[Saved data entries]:
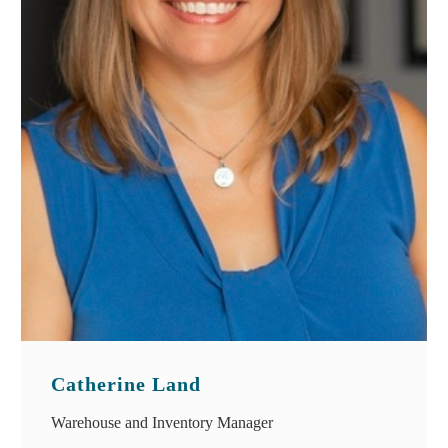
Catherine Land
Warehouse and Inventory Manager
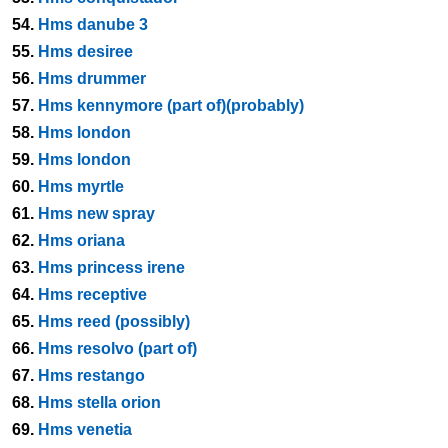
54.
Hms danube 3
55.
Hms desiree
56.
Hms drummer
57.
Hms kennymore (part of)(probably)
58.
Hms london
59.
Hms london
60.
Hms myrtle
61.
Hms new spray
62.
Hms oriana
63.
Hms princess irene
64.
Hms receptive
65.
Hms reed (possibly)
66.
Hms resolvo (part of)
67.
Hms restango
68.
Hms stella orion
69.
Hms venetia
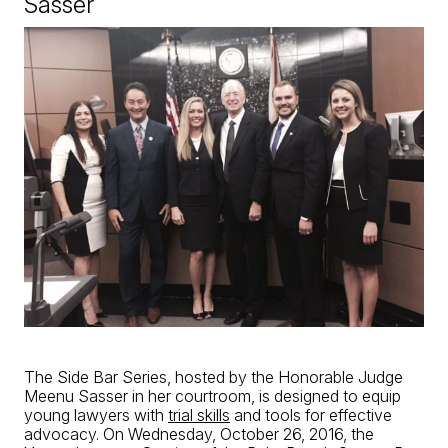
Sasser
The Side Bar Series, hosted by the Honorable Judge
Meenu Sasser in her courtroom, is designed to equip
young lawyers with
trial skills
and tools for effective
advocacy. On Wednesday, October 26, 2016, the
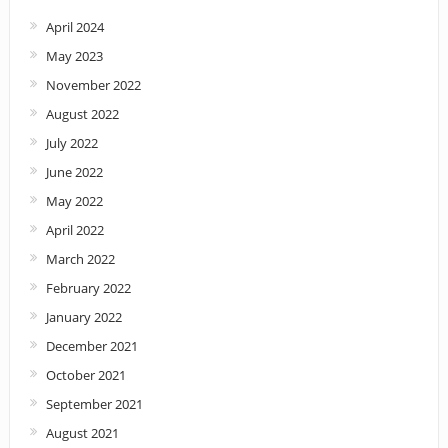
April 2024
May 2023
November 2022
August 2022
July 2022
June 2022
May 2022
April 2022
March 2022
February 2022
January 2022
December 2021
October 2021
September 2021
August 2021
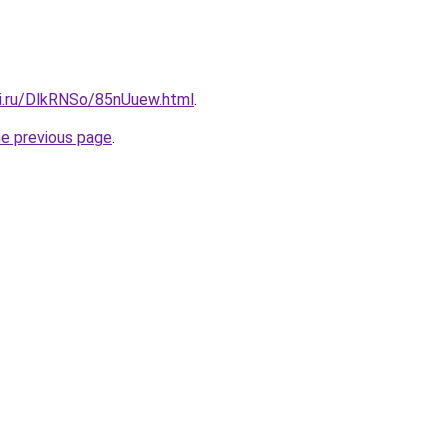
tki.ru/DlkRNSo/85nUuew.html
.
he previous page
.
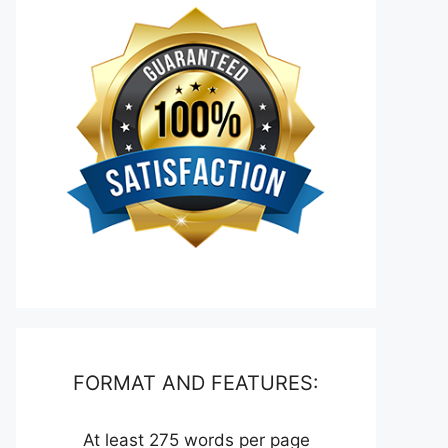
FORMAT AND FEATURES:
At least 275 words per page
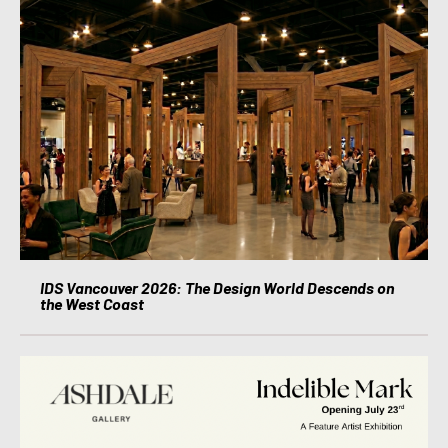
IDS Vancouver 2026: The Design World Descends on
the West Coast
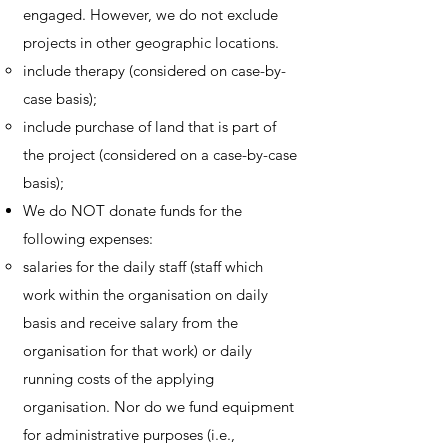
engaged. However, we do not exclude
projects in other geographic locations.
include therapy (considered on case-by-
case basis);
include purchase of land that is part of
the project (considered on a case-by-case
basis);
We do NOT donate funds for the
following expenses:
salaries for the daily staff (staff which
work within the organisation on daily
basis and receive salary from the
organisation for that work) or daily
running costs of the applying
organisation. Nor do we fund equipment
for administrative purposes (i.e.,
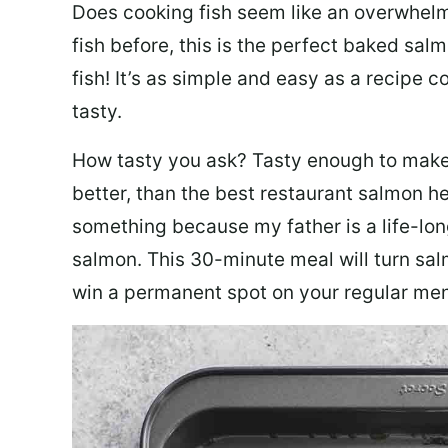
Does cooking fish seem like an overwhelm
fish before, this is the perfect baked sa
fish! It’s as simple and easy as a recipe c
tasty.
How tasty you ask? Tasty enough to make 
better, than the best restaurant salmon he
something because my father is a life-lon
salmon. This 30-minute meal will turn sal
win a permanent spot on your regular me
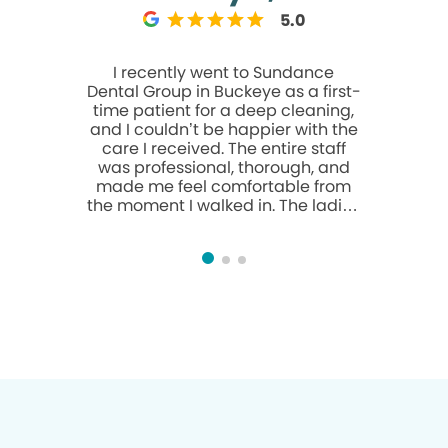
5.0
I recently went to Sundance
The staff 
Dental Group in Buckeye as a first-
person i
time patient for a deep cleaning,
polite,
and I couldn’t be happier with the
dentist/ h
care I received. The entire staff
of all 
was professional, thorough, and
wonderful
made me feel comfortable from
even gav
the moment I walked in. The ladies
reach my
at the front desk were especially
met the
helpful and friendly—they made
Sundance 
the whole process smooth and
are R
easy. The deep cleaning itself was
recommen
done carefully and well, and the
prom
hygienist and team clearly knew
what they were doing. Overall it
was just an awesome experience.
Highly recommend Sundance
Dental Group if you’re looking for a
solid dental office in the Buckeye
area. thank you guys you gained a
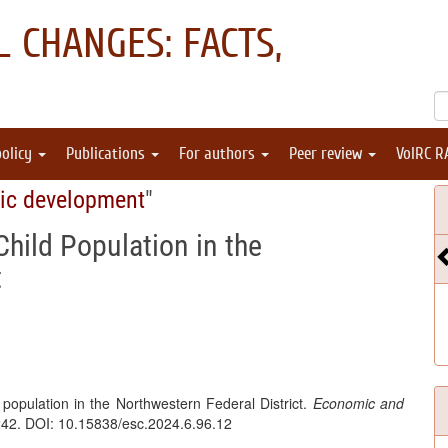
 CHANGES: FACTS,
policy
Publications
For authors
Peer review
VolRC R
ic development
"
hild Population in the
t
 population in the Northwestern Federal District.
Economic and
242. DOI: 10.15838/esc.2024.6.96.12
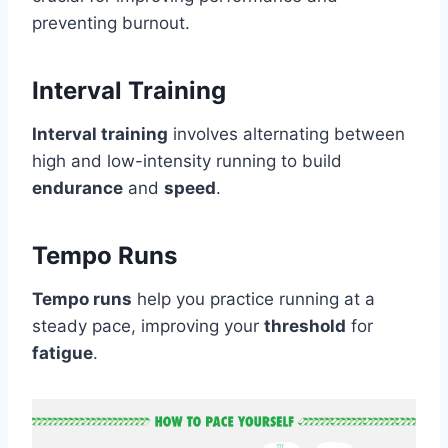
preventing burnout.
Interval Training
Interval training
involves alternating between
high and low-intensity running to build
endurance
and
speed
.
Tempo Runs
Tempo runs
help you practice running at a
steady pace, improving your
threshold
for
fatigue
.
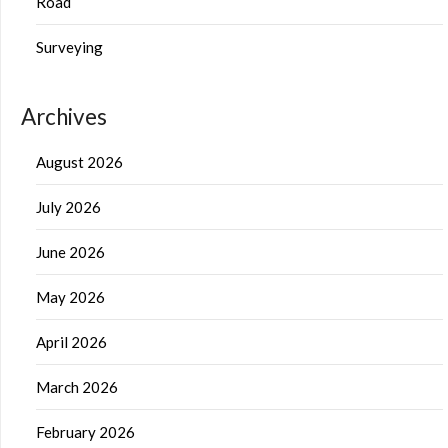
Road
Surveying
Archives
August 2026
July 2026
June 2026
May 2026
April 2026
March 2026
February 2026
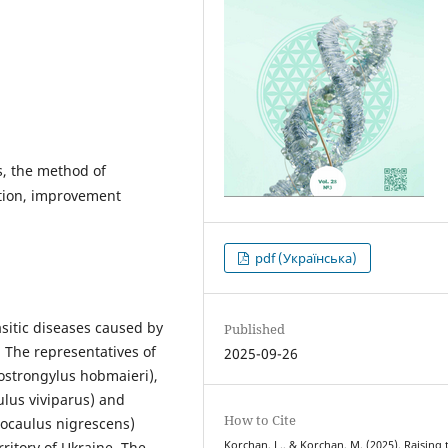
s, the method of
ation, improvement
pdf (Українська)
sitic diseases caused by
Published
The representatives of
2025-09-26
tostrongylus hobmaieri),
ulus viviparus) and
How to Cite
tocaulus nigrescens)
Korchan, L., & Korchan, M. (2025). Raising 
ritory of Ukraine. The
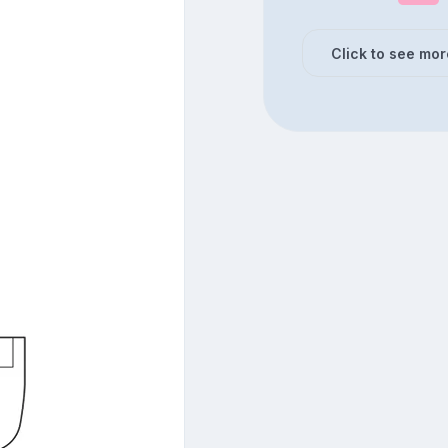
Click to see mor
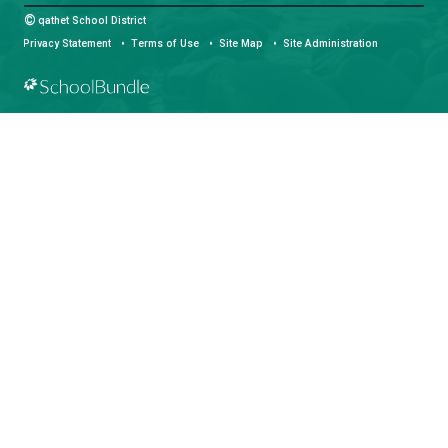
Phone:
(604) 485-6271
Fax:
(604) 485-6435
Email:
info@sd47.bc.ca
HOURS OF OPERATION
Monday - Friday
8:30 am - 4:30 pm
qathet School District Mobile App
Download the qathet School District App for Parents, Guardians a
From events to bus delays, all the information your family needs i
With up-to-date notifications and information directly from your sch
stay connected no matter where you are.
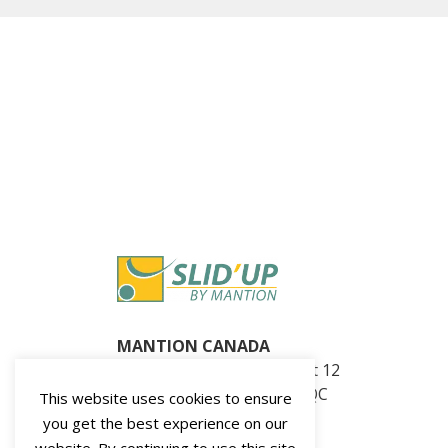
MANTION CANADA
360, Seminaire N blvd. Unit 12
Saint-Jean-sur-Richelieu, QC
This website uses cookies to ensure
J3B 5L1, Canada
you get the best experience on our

[YOUR TASK]:
Counting only lines that hold the string "qathet", give the number of such lines in the records. Write nothing else.

[TASK SOLUTION]:
2